Source data:
------------------------

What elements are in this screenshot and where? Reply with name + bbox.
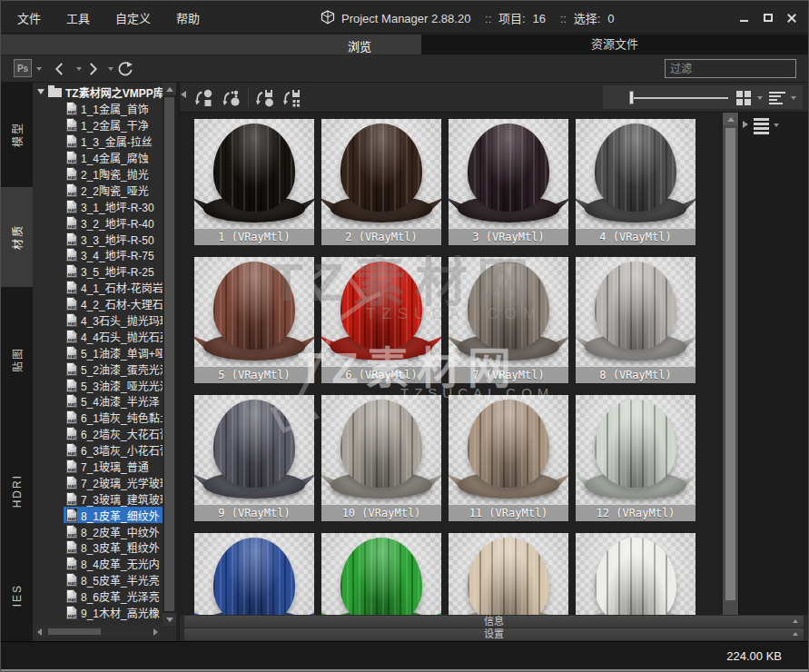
expand-settings-icon[interactable] bbox=[793, 632, 798, 636]
tree-expander-icon[interactable] bbox=[37, 89, 44, 94]
minimize-button[interactable] bbox=[736, 10, 752, 25]
thumbnail-size-slider[interactable] bbox=[629, 91, 634, 104]
panel-menu-icon[interactable] bbox=[754, 118, 769, 134]
tree-horizontal-scrollbar[interactable] bbox=[35, 626, 160, 637]
material-thumb[interactable]: 14 (VRayMtl) bbox=[321, 533, 441, 615]
tree-hscroll-thumb[interactable] bbox=[48, 628, 101, 635]
material-thumb[interactable]: 2 (VRayMtl) bbox=[321, 119, 441, 245]
apply-material-icon[interactable] bbox=[192, 86, 216, 110]
tab-hdri[interactable]: HDRI bbox=[1, 432, 33, 550]
tree-item[interactable]: MAT4_4石头_抛光石英 bbox=[33, 328, 163, 344]
tree-item[interactable]: MAT5_4油漆_半光泽 bbox=[33, 393, 163, 410]
filter-input[interactable] bbox=[665, 59, 796, 78]
scroll-left-arrow[interactable] bbox=[37, 628, 42, 636]
view-mode-dropdown-icon[interactable] bbox=[757, 96, 763, 100]
info-panel-header[interactable]: 信息 bbox=[184, 616, 804, 628]
tree-item[interactable]: MAT4_1_石材-花岗岩 bbox=[33, 280, 163, 296]
material-thumb[interactable]: 11 (VRayMtl) bbox=[449, 395, 568, 521]
forward-button[interactable] bbox=[81, 57, 104, 81]
tree-item[interactable]: MAT4_2_石材-大理石 bbox=[33, 296, 163, 312]
panel-menu-dropdown-icon[interactable] bbox=[774, 124, 779, 127]
collapse-tree-icon[interactable] bbox=[181, 91, 186, 98]
tree-item[interactable]: MAT1_3_金属-拉丝 bbox=[33, 133, 163, 150]
menu-tools[interactable]: 工具 bbox=[66, 9, 90, 26]
tree-root-folder[interactable]: TZ素材网之VMPP库 bbox=[33, 83, 163, 101]
material-thumb[interactable]: 16 (VRayMtl) bbox=[576, 533, 696, 615]
back-button[interactable] bbox=[48, 57, 72, 81]
scroll-up-arrow[interactable] bbox=[163, 83, 176, 95]
tab-asset-files[interactable]: 资源文件 bbox=[421, 35, 808, 54]
menu-customize[interactable]: 自定义 bbox=[115, 9, 151, 26]
material-thumb[interactable]: 10 (VRayMtl) bbox=[321, 395, 441, 521]
tree-item[interactable]: MAT6_2墙灰_大花石膏 bbox=[33, 426, 163, 442]
scroll-down-arrow[interactable] bbox=[163, 613, 176, 626]
scroll-right-arrow[interactable] bbox=[153, 628, 158, 636]
material-thumb[interactable]: 1 (VRayMtl) bbox=[194, 119, 314, 245]
tree-item[interactable]: MAT8_6皮革_光泽亮 bbox=[33, 588, 163, 605]
tree-item[interactable]: MAT3_3_地坪-R-50 bbox=[33, 231, 163, 247]
menu-file[interactable]: 文件 bbox=[17, 9, 41, 26]
tree-item[interactable]: MAT8_5皮革_半光亮 bbox=[33, 572, 163, 588]
tree-item[interactable]: MAT8_4皮革_无光内 bbox=[33, 556, 163, 572]
tab-materials[interactable]: 材质 bbox=[1, 187, 33, 287]
render-preview-icon[interactable] bbox=[253, 86, 277, 110]
tree-item-selected[interactable]: MAT8_1皮革_细纹外 bbox=[33, 507, 163, 523]
render-all-previews-icon[interactable] bbox=[281, 86, 304, 110]
material-thumb[interactable]: 9 (VRayMtl) bbox=[194, 395, 314, 521]
tree-item[interactable]: MAT1_1金属_首饰 bbox=[33, 101, 163, 117]
material-thumb[interactable]: 12 (VRayMtl) bbox=[576, 395, 696, 521]
tree-item[interactable]: MAT1_4金属_腐蚀 bbox=[33, 150, 163, 166]
tree-item[interactable]: MAT9_1木材_高光橡 bbox=[33, 605, 163, 621]
scroll-up-arrow[interactable] bbox=[723, 113, 738, 125]
tab-browse[interactable]: 浏览 bbox=[1, 35, 421, 54]
tab-models[interactable]: 模型 bbox=[1, 83, 33, 187]
apply-material-to-selection-icon[interactable] bbox=[220, 86, 243, 110]
material-thumb[interactable]: 8 (VRayMtl) bbox=[576, 257, 696, 383]
tree-item[interactable]: MAT3_2_地坪-R-40 bbox=[33, 214, 163, 231]
tree-vertical-scrollbar[interactable] bbox=[163, 83, 176, 626]
tree-item[interactable]: MAT7_3玻璃_建筑玻璃 bbox=[33, 490, 163, 507]
expand-info-icon[interactable] bbox=[793, 619, 798, 623]
tab-maps[interactable]: 贴图 bbox=[1, 287, 33, 432]
material-thumb[interactable]: 4 (VRayMtl) bbox=[576, 119, 696, 245]
material-thumb[interactable]: 15 (VRayMtl) bbox=[449, 533, 568, 615]
tree-item[interactable]: MAT2_2陶瓷_哑光 bbox=[33, 182, 163, 198]
tree-item[interactable]: MAT7_1玻璃_普通 bbox=[33, 459, 163, 475]
tab-ies[interactable]: IES bbox=[1, 550, 33, 641]
tree-item[interactable]: MAT6_1墙灰_纯色黏土 bbox=[33, 410, 163, 426]
tree-item[interactable]: MAT7_2玻璃_光学玻璃 bbox=[33, 474, 163, 490]
grid-scroll-thumb[interactable] bbox=[725, 128, 735, 600]
photoshop-dropdown-icon[interactable] bbox=[36, 67, 42, 71]
tree-item[interactable]: MAT5_2油漆_蛋壳光泽 bbox=[33, 361, 163, 377]
tree-item[interactable]: MAT2_1陶瓷_抛光 bbox=[33, 166, 163, 183]
tree-item[interactable]: MAT6_3墙灰_小花石膏 bbox=[33, 442, 163, 459]
material-thumb[interactable]: 3 (VRayMtl) bbox=[449, 119, 568, 245]
grid-view-icon[interactable] bbox=[736, 91, 751, 105]
photoshop-button[interactable]: Ps bbox=[14, 59, 32, 77]
material-thumb[interactable]: 5 (VRayMtl) bbox=[194, 257, 314, 383]
material-thumb[interactable]: 6 (VRayMtl) bbox=[321, 257, 441, 383]
tree-item[interactable]: MAT5_1油漆_单调+哑 bbox=[33, 344, 163, 361]
tree-item[interactable]: MAT3_4_地坪-R-75 bbox=[33, 247, 163, 263]
tree-item[interactable]: MAT8_3皮革_粗纹外 bbox=[33, 539, 163, 556]
tree-scroll-thumb[interactable] bbox=[164, 97, 174, 611]
thumbnail-size-slider-track[interactable] bbox=[632, 97, 728, 99]
mat-file-icon: MAT bbox=[66, 410, 77, 424]
close-button[interactable] bbox=[784, 10, 799, 25]
tree-item[interactable]: MAT3_5_地坪-R-25 bbox=[33, 263, 163, 280]
expand-panel-icon[interactable] bbox=[743, 121, 748, 128]
material-thumb[interactable]: 7 (VRayMtl) bbox=[449, 257, 568, 383]
tree-item[interactable]: MAT3_1_地坪-R-30 bbox=[33, 198, 163, 214]
refresh-button[interactable] bbox=[113, 57, 137, 81]
sort-dropdown-icon[interactable] bbox=[791, 96, 796, 100]
material-thumb[interactable]: 13 (VRayMtl) bbox=[194, 533, 314, 615]
tree-item[interactable]: MAT8_2皮革_中纹外 bbox=[33, 523, 163, 539]
grid-vertical-scrollbar[interactable] bbox=[723, 113, 738, 615]
settings-panel-header[interactable]: 设置 bbox=[184, 628, 804, 640]
menu-help[interactable]: 帮助 bbox=[176, 9, 200, 26]
tree-item[interactable]: MAT5_3油漆_哑光光泽 bbox=[33, 377, 163, 393]
maximize-button[interactable] bbox=[760, 10, 775, 25]
tree-item[interactable]: MAT1_2金属_干净 bbox=[33, 117, 163, 133]
tree-item[interactable]: MAT4_3石头_抛光玛瑙 bbox=[33, 312, 163, 329]
sort-icon[interactable] bbox=[769, 92, 785, 104]
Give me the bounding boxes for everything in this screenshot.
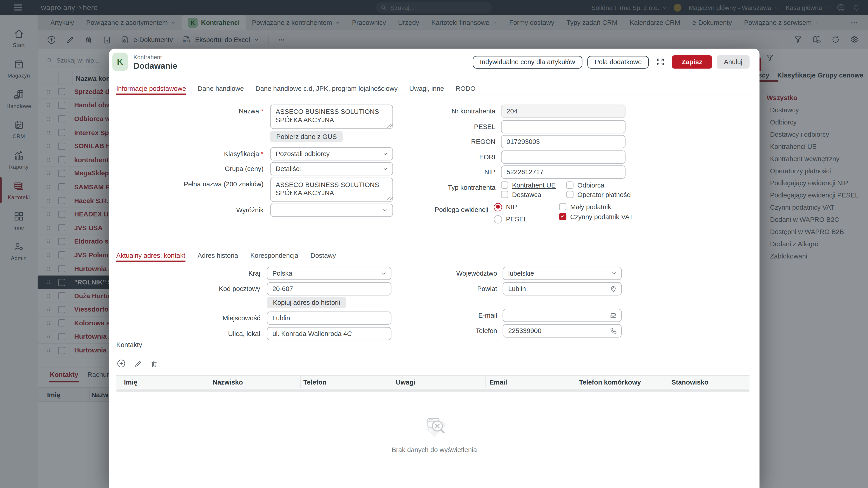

------------------------

> _WORK TO BE COMPLETED_
With "this" as the word to match, copy each line of the records that has it.

> _FINAL ANSWER_
What elements are in this screenshot and where? Reply with name + bbox.
Give me the bounding boxes for everything in this screenshot.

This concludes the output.